» **DIRECTIONS FOR THIS TASK**:
Reproduce every line below exactly as written; do not include the images.

» **Stored data entries**:

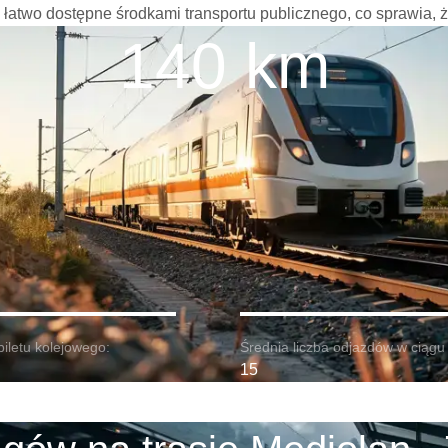
 są łatwo dostępne środkami transportu publicznego, co sprawia, 
140 km
biletu kolejowego:
Średnia liczba odjazdów w ciągu 
15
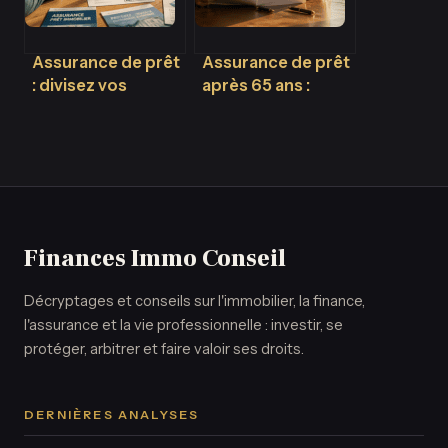
Assurance de prêt
Assurance de prêt
: divisez vos
après 65 ans :
mensualités par
comment éviter le
deux grâce à la
piège de la
délégation
surprime bancaire
Finances Immo Conseil
Décryptages et conseils sur l'immobilier, la finance,
l'assurance et la vie professionnelle : investir, se
protéger, arbitrer et faire valoir ses droits.
DERNIÈRES ANALYSES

» **EXPECTED OUTPUT**:
 są łatwo dostępne środkami transportu publicznego, co sprawia, 
140 km
biletu kolejowego:
Średnia liczba odjazdów w ciągu 
15
Assurance de prêt
Assurance de prêt
: divisez vos
après 65 ans :
mensualités par
comment éviter le
deux grâce à la
piège de la
délégation
surprime bancaire
Finances Immo Conseil
Décryptages et conseils sur l'immobilier, la finance,
l'assurance et la vie professionnelle : investir, se
protéger, arbitrer et faire valoir ses droits.
DERNIÈRES ANALYSES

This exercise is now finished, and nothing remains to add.